There is no other way to put it.
These are the first holidays without Stephanie and I am in physical, psychic, and emotional pain. Today I was walking Lily, the English Bulldog I bought Stephanie for her 17th birthday, and I broke down. I'd been depressed for days and had felt something coming on, but I didn't expect to find myself leaning up against a grizzled oak tree, sobbing. Lily wandered around at the end of the lead, sniffing here and there, enjoying the early evening, while I tried to right myself.
Last Thanksgiving was horrible. Just horrible. Stephanie should have been spending the night after getting a bellyful of good, home cooking. I made vegetarian selections just for her, but she barely touched any food. She went through a lot of vodka and not much else. She hadn't washed her hair. Alcoholism was tearing her apart, and thus, it was tearing the family apart. Sean was worried about her. I was worried about her. I was battling co-dependency with her. It was terrible watching what she was doing to herself, and yet, when we confronted her, we were met with angry tirades filled with "I am NOT an alcoholic!" Perhaps you know someone like this.
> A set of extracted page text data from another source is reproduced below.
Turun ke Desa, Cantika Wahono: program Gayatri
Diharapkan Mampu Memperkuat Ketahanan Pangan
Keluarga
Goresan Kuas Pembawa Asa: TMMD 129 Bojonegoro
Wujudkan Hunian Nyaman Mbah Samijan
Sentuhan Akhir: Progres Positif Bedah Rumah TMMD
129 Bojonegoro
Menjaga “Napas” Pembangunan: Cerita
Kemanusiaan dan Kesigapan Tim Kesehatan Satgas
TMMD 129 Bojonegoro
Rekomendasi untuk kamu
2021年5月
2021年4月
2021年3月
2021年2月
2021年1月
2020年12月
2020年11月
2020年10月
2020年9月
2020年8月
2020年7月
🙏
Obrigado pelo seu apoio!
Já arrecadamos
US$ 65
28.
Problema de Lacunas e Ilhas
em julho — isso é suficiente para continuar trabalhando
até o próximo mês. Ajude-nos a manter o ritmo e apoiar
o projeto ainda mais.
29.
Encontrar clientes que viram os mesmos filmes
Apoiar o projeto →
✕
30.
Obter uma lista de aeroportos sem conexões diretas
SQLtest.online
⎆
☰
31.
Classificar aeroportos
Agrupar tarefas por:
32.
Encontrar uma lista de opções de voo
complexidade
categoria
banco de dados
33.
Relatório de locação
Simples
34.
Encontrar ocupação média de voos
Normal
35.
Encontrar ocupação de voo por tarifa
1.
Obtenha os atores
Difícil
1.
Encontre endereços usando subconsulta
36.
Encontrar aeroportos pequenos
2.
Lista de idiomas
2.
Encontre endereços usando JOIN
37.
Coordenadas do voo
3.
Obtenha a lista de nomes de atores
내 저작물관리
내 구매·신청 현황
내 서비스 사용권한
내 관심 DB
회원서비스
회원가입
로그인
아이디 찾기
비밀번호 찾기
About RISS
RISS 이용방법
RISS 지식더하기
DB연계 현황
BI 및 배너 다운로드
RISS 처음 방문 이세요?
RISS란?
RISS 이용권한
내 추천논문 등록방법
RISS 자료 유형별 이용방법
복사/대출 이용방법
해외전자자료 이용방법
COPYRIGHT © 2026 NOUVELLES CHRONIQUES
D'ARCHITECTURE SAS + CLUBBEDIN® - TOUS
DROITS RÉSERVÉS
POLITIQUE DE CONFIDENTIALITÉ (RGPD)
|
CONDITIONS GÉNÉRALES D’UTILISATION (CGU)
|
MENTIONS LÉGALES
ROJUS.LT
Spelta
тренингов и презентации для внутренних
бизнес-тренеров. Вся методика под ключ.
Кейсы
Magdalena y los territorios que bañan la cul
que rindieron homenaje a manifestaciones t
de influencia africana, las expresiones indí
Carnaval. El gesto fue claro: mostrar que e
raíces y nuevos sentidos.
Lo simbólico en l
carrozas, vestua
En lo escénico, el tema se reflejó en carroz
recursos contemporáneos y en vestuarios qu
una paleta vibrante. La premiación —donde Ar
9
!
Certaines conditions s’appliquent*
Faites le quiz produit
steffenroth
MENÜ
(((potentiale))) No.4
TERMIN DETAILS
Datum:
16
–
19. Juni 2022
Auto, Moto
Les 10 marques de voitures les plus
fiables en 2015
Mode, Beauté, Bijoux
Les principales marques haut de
Though Stephanie did not stay the night, choosing to have her brother drive them both over to his place, she eventually came around and got help. She was sober when she died, as far as I know, and was helping others in AA. But last Thanksgiving will remain in my mind, stuck there, worrying at me and tearing me up again and again. I celebrated an early Thanksgiving over the weekend with my son and his friend, but the real Thanksgiving is coming up. How will I cope? I may have quite a few more breakdowns by then. After all, it's the first holiday in 25 years in which my daughter hasn't been at the table.
I understand why some parents who lose their children stop celebrating the holidays, even if it's only a temporary boycott. I'm tempted to boycott the holidays, but I will not make it a complete boycott because of my son. He'll still get gifts and some holiday cheer from Mom. But I will never forget those last holidays with my daughter. She struggled with her addiction through every one of them. Only her birthday - in January - was a sober celebration.
Each and every moment through these holidays will be a challenge and will carry a memory. Someday I may have the presence of mind to string together my experiences as a bereaved parent into a book or something. For now, it's hard to string together words into a sentence.
Hug your loved ones a little tighter. You never know when that last hug will be - well - the last hug.